Jose Ashna, Devijver Emilie, Jakse Noel, Poloni Roberta
SIMaP, Grenoble-INP, CNRS, University of Grenoble Alpes, Grenoble 38042, France.
LiG, Grenoble-INP, CNRS, University of Grenoble Alpes, Grenoble 38042, France.
J Am Chem Soc. 2024 Mar 6;146(9):6134-6144. doi: 10.1021/jacs.3c13687. Epub 2024 Feb 25.
In recent data-driven approaches to material discovery, scenarios where target quantities are expensive to compute and measure are often overlooked. In such cases, it becomes imperative to construct a training set that includes the most diverse, representative, and informative samples. Here, a novel regression tree-based active learning algorithm is employed for such a purpose. It is applied to predict the band gap and adsorption properties of metal-organic frameworks (MOFs), a novel class of materials that results from the virtually infinite combinations of their building units. Simpler and low dimensional descriptors, such as those based on stoichiometric and geometric properties, are used to compute the feature space for this model owing to their ability to better represent MOFs in the low data regime. The partitions given by a regression tree constructed on the labeled part of the data set are used to select new samples to be added to the training set, thereby limiting its size while maximizing the prediction quality. Tests on the QMOF, hMOF, and dMOF data sets reveal that our method constructs small training data sets to learn regression models that predict the target properties more efficiently than existing active learning approaches, and with lower variance. Specifically, our active learning approach is highly beneficial when labels are unevenly distributed in the descriptor space and when the label distribution is imbalanced, which is often the case for real world data. The regions defined by the tree help in revealing patterns in the data, thereby offering a unique tool to efficiently analyze complex structure-property relationships in materials and accelerate materials discovery.

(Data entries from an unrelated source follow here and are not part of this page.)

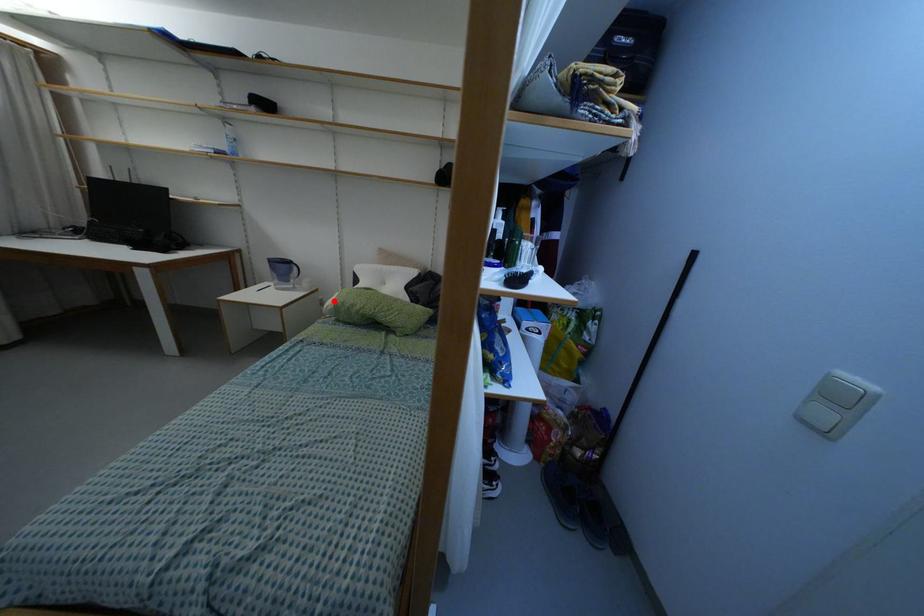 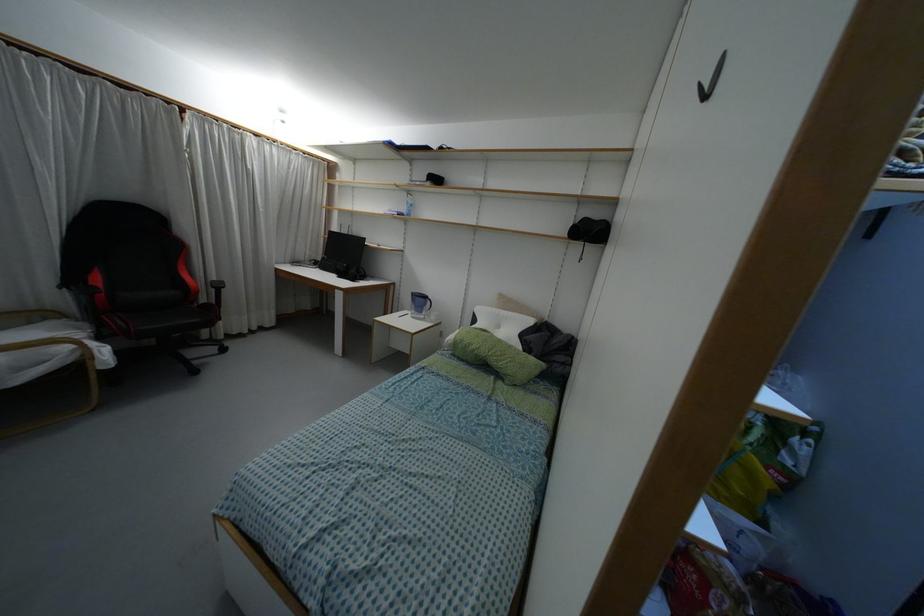 Where in the second image is the point corresponding to the highlighted location from the first image?

(455, 337) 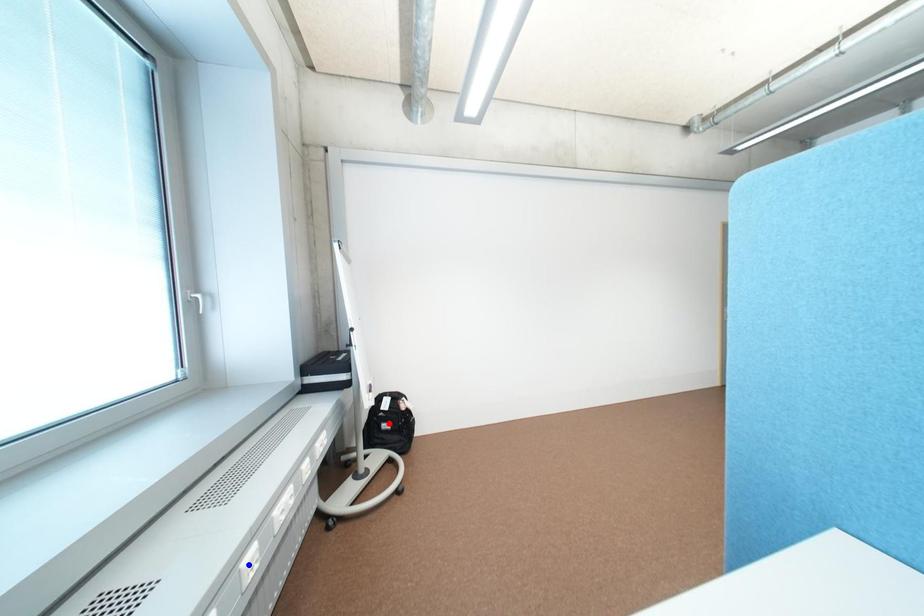 Question: Which of the two points in the image is closer to the camera?

Choices:
 (A) Blue point is closer.
 (B) Red point is closer.

Answer: (A) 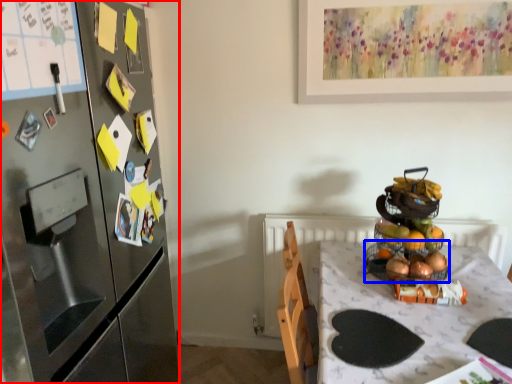 Question: Which object appears farthest to the camera in this image, cabinetry (highlighted by a red box) or basket (highlighted by a blue box)?

Choices:
 (A) cabinetry
 (B) basket

Answer: (B) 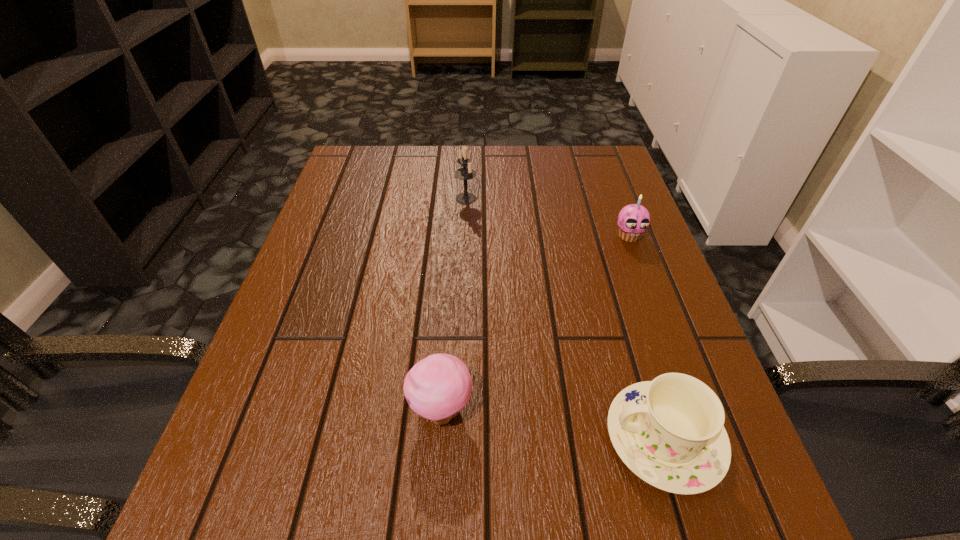 In the image, there is a desktop. At what (x,y) coordinates should I click in order to perform the action: click on blank space at the far right corner. Please return your answer as a coordinate pair (x, y). The height and width of the screenshot is (540, 960). Looking at the image, I should click on (584, 193).

At what (x,y) coordinates should I click in order to perform the action: click on blank region between the chinaware and the nearer cupcake. Please return your answer as a coordinate pair (x, y). Looking at the image, I should click on (553, 424).

Where is `vacant region between the chinaware and the tallest object`? vacant region between the chinaware and the tallest object is located at coordinates (565, 318).

In order to click on unoccupied position between the chinaware and the candle holder in this screenshot , I will do `click(565, 318)`.

The width and height of the screenshot is (960, 540). I want to click on vacant space that's between the farthest object and the third nearest object, so click(547, 217).

Where is `vacant space that's between the second farthest object and the chinaware`? The width and height of the screenshot is (960, 540). vacant space that's between the second farthest object and the chinaware is located at coordinates (647, 337).

You are a GUI agent. You are given a task and a screenshot of the screen. Output one action in this format:
    pyautogui.click(x=<x>, y=<y>)
    Task: Click on the free space between the farthest object and the chinaware
    The image size is (960, 540).
    Given the screenshot: What is the action you would take?
    pyautogui.click(x=565, y=318)

Locate an element on the screen. free spot between the second farthest object and the chinaware is located at coordinates (647, 337).

I want to click on free spot between the third nearest object and the nearer cupcake, so click(x=535, y=323).

Identify the location of vacant region between the chinaware and the farther cupcake. (647, 337). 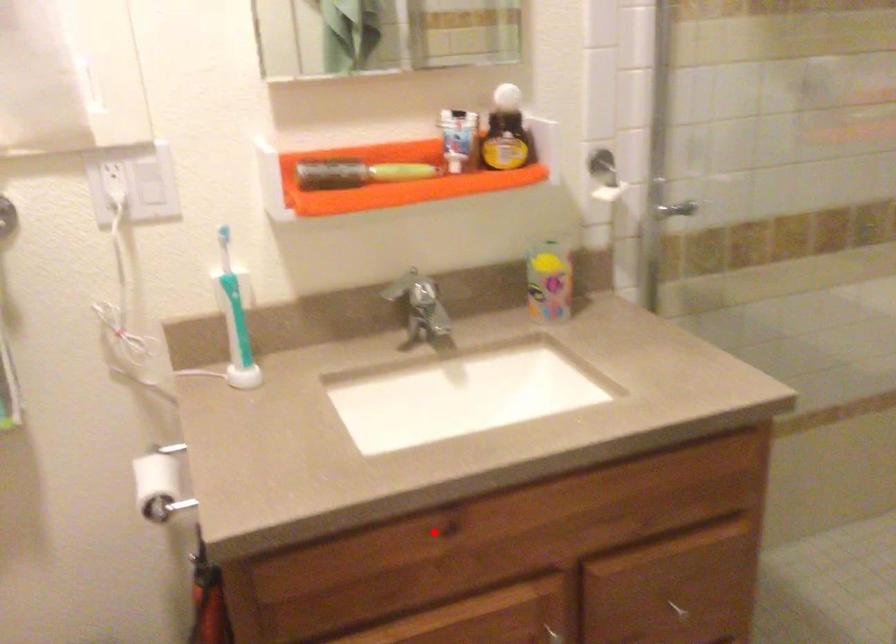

在近期基于数据驱动的材料发现方法中,目标量计算和测量成本高昂的情况常常被忽视。在这种情况下,构建一个包含最多样化、最具代表性和信息量最大的样本的训练集就变得势在必行。在此,一种基于回归树的新型主动学习算法被用于此目的。它被应用于预测金属有机框架(MOF)的带隙和吸附特性,MOF是一类新型材料,由其构建单元的几乎无限组合产生。由于能够在低数据量情况下更好地表示MOF,更简单和低维的描述符,如基于化学计量和几何性质的描述符,被用于计算该模型的特征空间。在数据集的标记部分构建的回归树给出的划分用于选择要添加到训练集中的新样本,从而在限制其大小的同时最大化预测质量。对QMOF、hMOF和dMOF数据集的测试表明,我们的方法构建了小的训练数据集来学习回归模型,该模型比现有的主动学习方法更有效地预测目标特性,且方差更低。具体而言,当标签在描述符空间中分布不均匀以及标签分布不平衡时,我们的主动学习方法非常有益,而这在现实世界数据中经常出现。树所定义的区域有助于揭示数据中的模式,从而提供了一个独特的工具来有效分析材料中复杂的结构-性质关系并加速材料发现。